Deze beroepsgrond slaagt daarom niet.
10.5
De beroepsgrond van eiseres, dat er geen rekening is gehouden met het feit dat er reeds drie sportscholen in Losser gevestigd zijn, begrijpt de rechtbank zo, dat toevoeging van de onderhavige sportschool zal leiden tot een minder goed ondernemersklimaat voor eiseres.
De rechtbank overweegt hierover het volgende.
Naar het oordeel van de rechtbank heeft eiseres niet aannemelijk gemaakt dat realisering van een extra sportschool zal leiden tot een uit ruimtelijk oogpunt minder goed ondernemersklimaat. Het enkele feit dat eiseres stelt hierdoor minder leden/klanten aan zich te kunnen (blijven) verbinden, met omzet- en inkomstendaling tot gevolg, is daarvoor onvoldoende. Niet is gesteld, onderbouwd of aannemelijk geworden dat deze concurrentie-effecten zullen leiden tot ruimtelijke gevolgen, zoals leegstand.
Deze beroepsgrond slaagt daarom niet.
11. De rechtbank oordeelt dat verweerder zich in redelijkheid op het standpunt heeft kunnen stellen dat de vergunde activiteit niet in strijd is met een goede ruimtelijke ordening.
12. Het beroep is ongegrond.
13. Voor een proceskostenveroordeling bestaat geen aanleiding.

Beslissing

De rechtbank verklaart het beroep ongegrond.
Deze uitspraak is gedaan door mr.
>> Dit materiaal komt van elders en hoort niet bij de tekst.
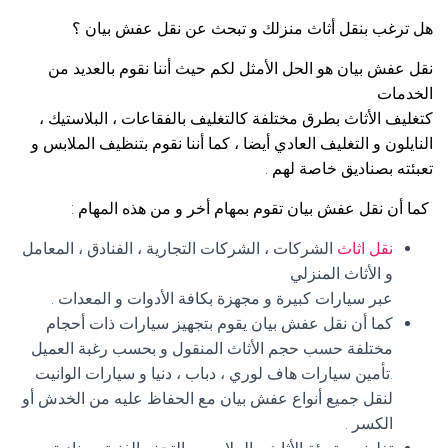
هل ترغب بنقل أثاث منزلك و تبحث عن نقل عفش بيان ؟
نقل عفش بيان هو الحل الأمثل لكم حيث أننا نقوم بالعديد من
الخدمات
كتغليف الأثاث بطرق مختلفة كالتغليف بالفقاعات ، البلاستيك ،
النايلون و التغليف العادي أيضا ، كما أننا نقوم بتنظيف الملابس و
تعبئته بصناديق خاصة لهم .
كما أن نقل عفش بيان تقوم بمهام أخر و من هذه المهام :
نقل اثاث
الشركات ، الشركات التجارية ، الفنادق ، المعامل
و الأثاث المنزلي
عبر سيارات كبيرة و مجهزة بكافة الأدوات و المعدات .
كما أن نقل عفش بيان يقوم بتجهيز سيارات ذات أحجام
مختلفة حسب حجم الأثاث المنقول و بحسب رغبة العميل
.تأمين سيارات هاف لوري ، دباب ، دنيا و سيارات الوانيت
لنقل جميع أنواع عفش بيان مع الحفاظ عليه من الخدش أو
الكسر .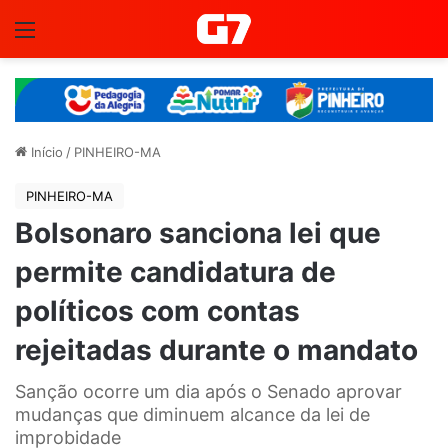
Menu
Início
/
PINHEIRO-MA
PINHEIRO-MA
Bolsonaro sanciona lei que
permite candidatura de
políticos com contas
rejeitadas durante o mandato
Sanção ocorre um dia após o Senado aprovar
mudanças que diminuem alcance da lei de
improbidade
A.P.W. Esmeijer, voorzitter, en mr. W.J.B. Cornelissen en mr. W.M.B. Elferink, leden, in aanwezigheid van mr. A.E.M. Lever, griffier. De beslissing is in het openbaar uitgesproken op
griffier rechter
Afschrift verzonden aan partijen op:

Rechtsmiddel

Tegen deze uitspraak kan binnen zes weken na de dag van verzending daarvan hoger beroep worden ingesteld bij de Afdeling bestuursrechtspraak van de Raad van State. Als hoger beroep is ingesteld, kan bij de voorzieningenrechter van de hogerberoepsrechter worden verzocht om het treffen van een voorlopige voorziening of om het opheffen of wijzigen van een bij deze uitspraak getroffen voorlopige voorziening.